## Task brief
Check each line below for the word "ВИДАВНИЦТВО", and copy those that have it.
# # # # # # #
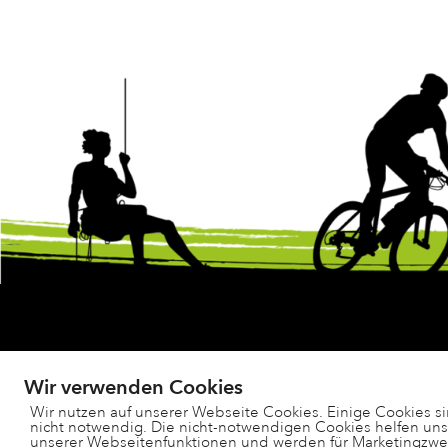
Wir verwenden Cookies
Wir nutzen auf unserer Webseite Cookies. Einige Cookies s
nicht notwendig. Die nicht-notwendigen Cookies helfen un
unserer Webseitenfunktionen und werden für Marketingzweck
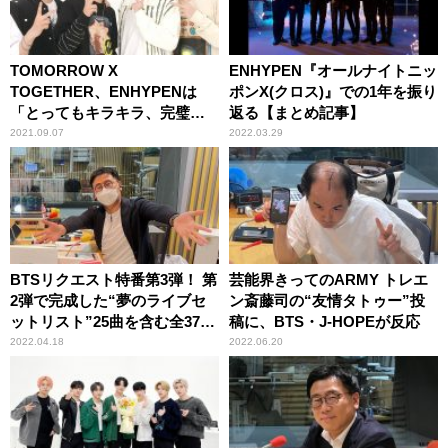
TOMORROW X
ENHYPEN『オールナイトニッ
TOGETHER、ENHYPENは
ポンX(クロス)』での1年を振り
「とってもキラキラ、完璧な
返る【まとめ記事】
後輩」
2021.09.07
2022.03.29
BTSリクエスト特番第3弾！ 第
芸能界きってのARMY トレエ
2弾で完成した“夢のライブセ
ン斎藤司の“友情タトゥー”投
ットリスト”25曲を含む全37曲
稿に、BTS・J-HOPEが反応
をオンエア！
2022.04.18
2022.06.20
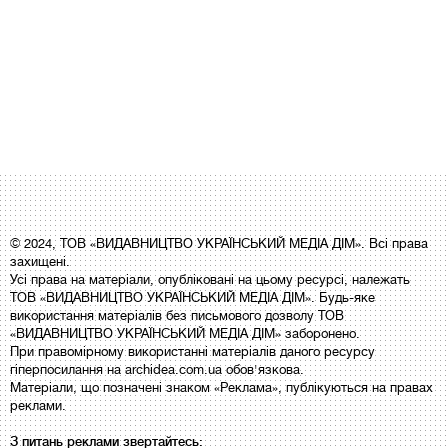
© 2024, ТОВ «ВИДАВНИЦТВО УКРАЇНСЬКИЙ МЕДІА ДІМ». Всі права
захищені.
Усі права на матеріали, опубліковані на цьому ресурсі, належать
ТОВ «ВИДАВНИЦТВО УКРАЇНСЬКИЙ МЕДІА ДІМ». Будь-яке
використання матеріалів без письмового дозволу ТОВ
«ВИДАВНИЦТВО УКРАЇНСЬКИЙ МЕДІА ДІМ» заборонено.
При правомірному використанні матеріалів даного ресурсу
гіперпосилання на archidea.com.ua обов'язкова.
Матеріали, що позначені знаком «Реклама», публікуються на правах
реклами.
З питань реклами звертайтесь:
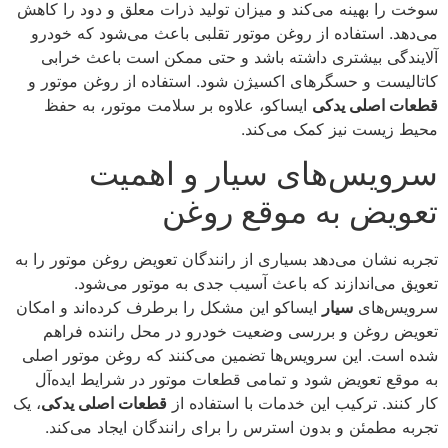
سوخت را بهینه می‌کند و میزان تولید ذرات معلق و دود را کاهش
می‌دهد. استفاده از روغن موتور تقلبی باعث می‌شود که خودرو
آلایندگی بیشتری داشته باشد و حتی ممکن است باعث خرابی
کاتالیست و حسگرهای اکسیژن شود. استفاده از روغن موتور و
قطعات اصلی یدکی
ایساکو، علاوه بر سلامت موتور، به حفظ
محیط زیست نیز کمک می‌کند.
سرویس‌های سیار و اهمیت
تعویض به موقع روغن
تجربه نشان می‌دهد بسیاری از رانندگان تعویض روغن موتور را به
تعویق می‌اندازند که باعث آسیب جدی به موتور می‌شود.
سرویس‌های
سیار
ایساکو این مشکل را برطرف کرده‌اند و امکان
تعویض روغن و بررسی وضعیت خودرو در محل راننده فراهم
شده است. این سرویس‌ها تضمین می‌کنند که روغن موتور اصلی
به موقع تعویض شود و تمامی قطعات موتور در شرایط ایده‌آل
کار کنند. ترکیب این خدمات با استفاده از
قطعات اصلی یدکی
، یک
تجربه مطمئن و بدون استرس را برای رانندگان ایجاد می‌کند.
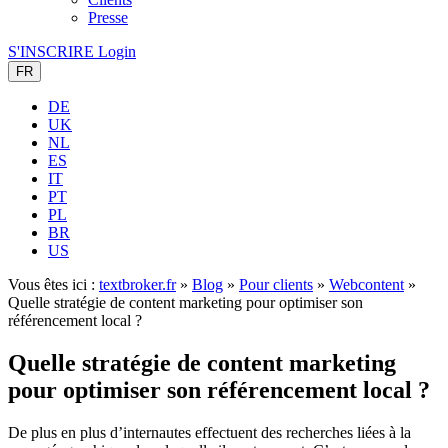
Presse
S'INSCRIRE
Login
FR
DE
UK
NL
ES
IT
PT
PL
BR
US
Vous êtes ici :
textbroker.fr
»
Blog
»
Pour clients
»
Webcontent
»
Quelle stratégie de content marketing pour optimiser son
référencement local ?
Quelle stratégie de content marketing
pour optimiser son référencement local ?
De plus en plus d’internautes effectuent des recherches liées à la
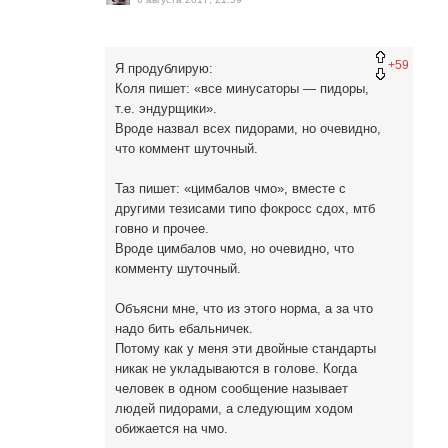
+59
Я продублирую:
Коля пишет: «все минусаторы — пидоры,
т.е. эндурщики».
Вроде назвал всех пидорами, но очевидно,
что коммент шуточный.
Таз пишет: «цимбалов чмо», вместе с
другими тезисами типо фокросс сдох, мтб
говно и прочее.
Вроде цимбалов чмо, но очевидно, что
комменту шуточный.
Объясни мне, что из этого норма, а за что
надо бить ебальничек.
Потому как у меня эти двойные стандарты
никак не укладываются в голове. Когда
человек в одном сообщение называет
людей пидорами, а следующим ходом
обижается на чмо.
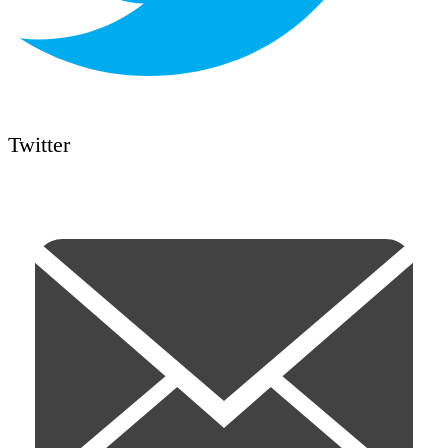
Twitter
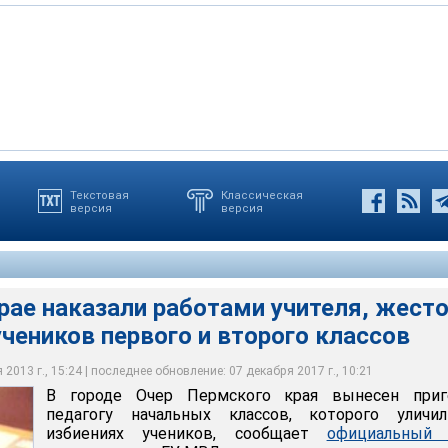
Текстовая
Классическая
версия
версия
казали работами учителя, жестоко избивавшего учеников
лассов
рае наказали работами учителя, жест
чеников первого и второго классов
2013 г., 15:24 | последнее обновление: 07 декабря 2017 г., 10:21
В городе Очер Пермского края вынесен приг
педагогу начальных классов, которого уличи
избиениях учеников, сообщает
официальный 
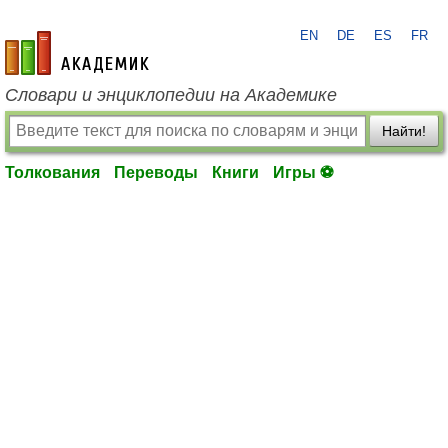
EN
DE
ES
FR
academic.ru
Словари и энциклопедии на Академике
Найти!
Толкования
Переводы
Книги
Игры ⚽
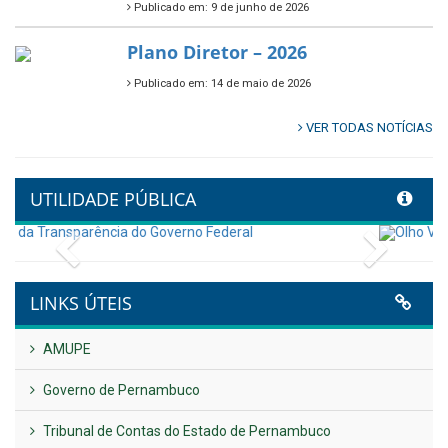
🌳🌱 Projeto Arborização Urbana!
Publicado em: 9 de junho de 2026
🌿🚤 Semana Mundial do Meio
Ambiente em Tamandaré
Publicado em: 9 de junho de 2026
Controladoria fortalece
transformação digital com
alinhamento estratégico do
Conecta+ Tamandaré.
Publicado em: 9 de junho de 2026
NOTA DE PESAR E LUTO OFICIAL
Publicado em: 9 de junho de 2026
Plano Diretor – 2026
Publicado em: 14 de maio de 2026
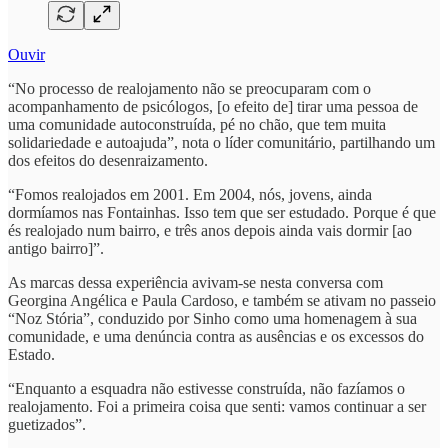
Ouvir
“No processo de realojamento não se preocuparam com o
acompanhamento de psicólogos, [o efeito de] tirar uma pessoa de
uma comunidade autoconstruída, pé no chão, que tem muita
solidariedade e autoajuda”, nota o líder comunitário, partilhando um
dos efeitos do desenraizamento.
“Fomos realojados em 2001. Em 2004, nós, jovens, ainda
dormíamos nas Fontainhas. Isso tem que ser estudado. Porque é que
és realojado num bairro, e três anos depois ainda vais dormir [ao
antigo bairro]”.
As marcas dessa experiência avivam-se nesta conversa com
Georgina Angélica e Paula Cardoso, e também se ativam no passeio
“Noz Stória”, conduzido por Sinho como uma homenagem à sua
comunidade, e uma denúncia contra as ausências e os excessos do
Estado.
“Enquanto a esquadra não estivesse construída, não fazíamos o
realojamento. Foi a primeira coisa que senti: vamos continuar a ser
guetizados”.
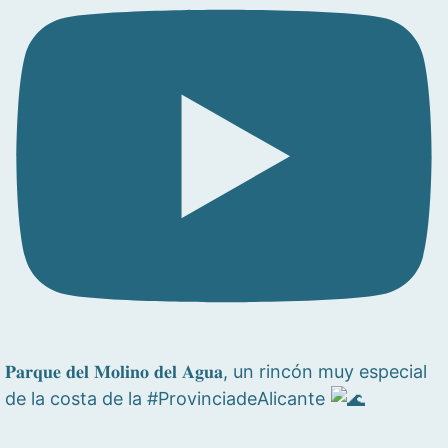
𝐏𝐚𝐫𝐪𝐮𝐞 𝐝𝐞𝐥 𝐌𝐨𝐥𝐢𝐧𝐨 𝐝𝐞𝐥 𝐀𝐠𝐮𝐚, un rincón muy especial
de la costa de la #ProvinciadeAlicante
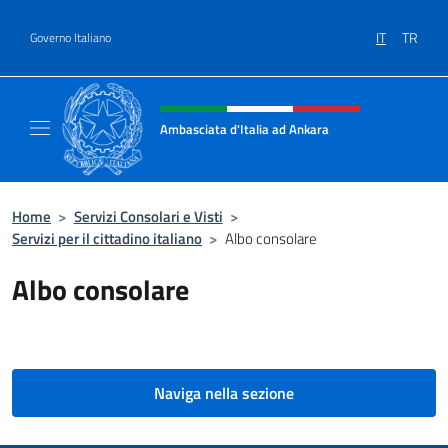
Salta al contenuto
IT
TR
Governo Italiano
Intestazione sito, social e menù
Ambasciata d'Italia ad Ankara
Il sito ufficiale dell'Ambasciata d'Italia ad A
Home
>
Servizi Consolari e Visti
>
Servizi per il cittadino italiano
>
Albo consolare
Albo consolare
Naviga nella sezione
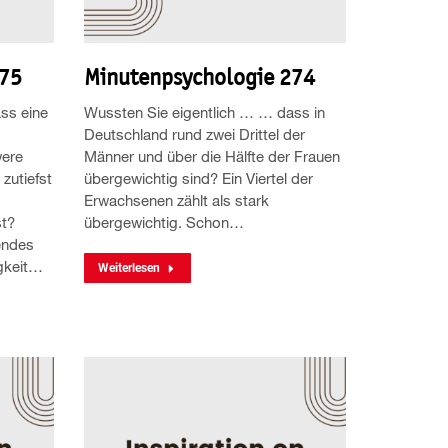
275
Minutenpsychologie 274
ss eine
Wussten Sie eigentlich … … dass in
Deutschland rund zwei Drittel der
were
Männer und über die Hälfte der Frauen
zutiefst
übergewichtig sind? Ein Viertel der
Erwachsenen zählt als stark
st?
übergewichtig. Schon…
endes
igkeit…
Weiterlesen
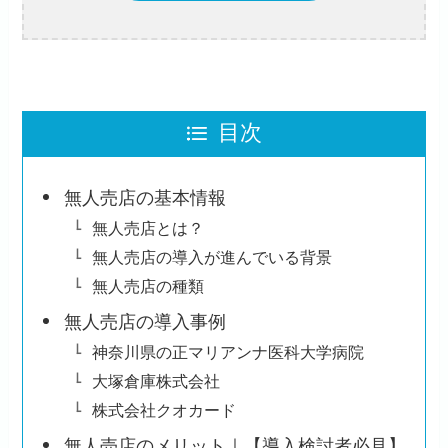
目次
無人売店の基本情報
無人売店とは？
無人売店の導入が進んでいる背景
無人売店の種類
無人売店の導入事例
神奈川県の正マリアンナ医科大学病院
大塚倉庫株式会社
株式会社クオカード
無人売店のメリット｜【導入検討者必見】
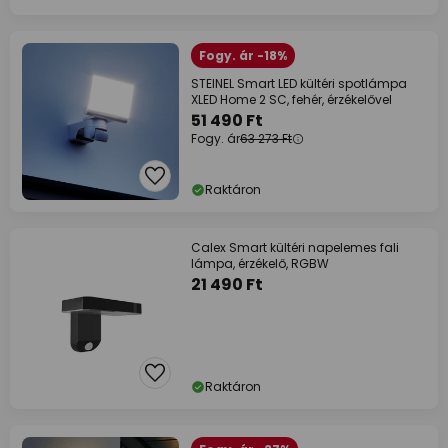
Fogy. ár -18%
STEINEL Smart LED kültéri spotlámpa
XLED Home 2 SC, fehér, érzékelővel
51 490 Ft
Fogy. ár
63 273 Ft
Raktáron
Calex Smart kültéri napelemes fali
lámpa, érzékelő, RGBW
21 490 Ft
Raktáron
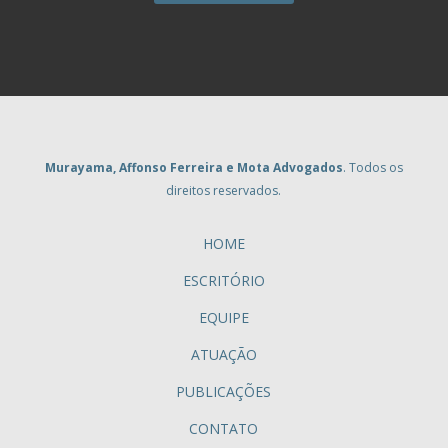
Murayama, Affonso Ferreira e Mota Advogados
. Todos os
direitos reservados.
HOME
ESCRITÓRIO
EQUIPE
ATUAÇÃO
PUBLICAÇÕES
CONTATO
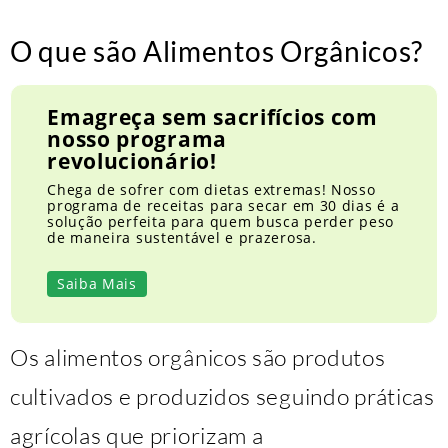
O que são Alimentos Orgânicos?
Emagreça sem sacrifícios com
nosso programa
revolucionário!
Chega de sofrer com dietas extremas! Nosso
programa de receitas para secar em 30 dias é a
solução perfeita para quem busca perder peso
de maneira sustentável e prazerosa.
Saiba Mais
Os alimentos orgânicos são produtos
cultivados e produzidos seguindo práticas
agrícolas que priorizam a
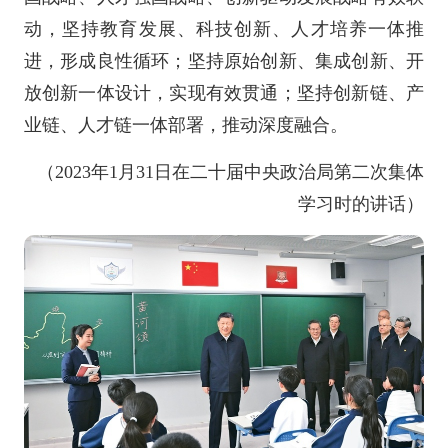
动，坚持教育发展、科技创新、人才培养一体推
进，形成良性循环；坚持原始创新、集成创新、开
放创新一体设计，实现有效贯通；坚持创新链、产
业链、人才链一体部署，推动深度融合。
（2023年1月31日在二十届中央政治局第二次集体
学习时的讲话）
# # # # # # #
## Expected answer
© 2024, ТОВ «ВИДАВНИЦТВО УКРАЇНСЬКИЙ МЕДІА ДІМ». Всі права
ТОВ «ВИДАВНИЦТВО УКРАЇНСЬКИЙ МЕДІА ДІМ». Будь-яке
«ВИДАВНИЦТВО УКРАЇНСЬКИЙ МЕДІА ДІМ» заборонено.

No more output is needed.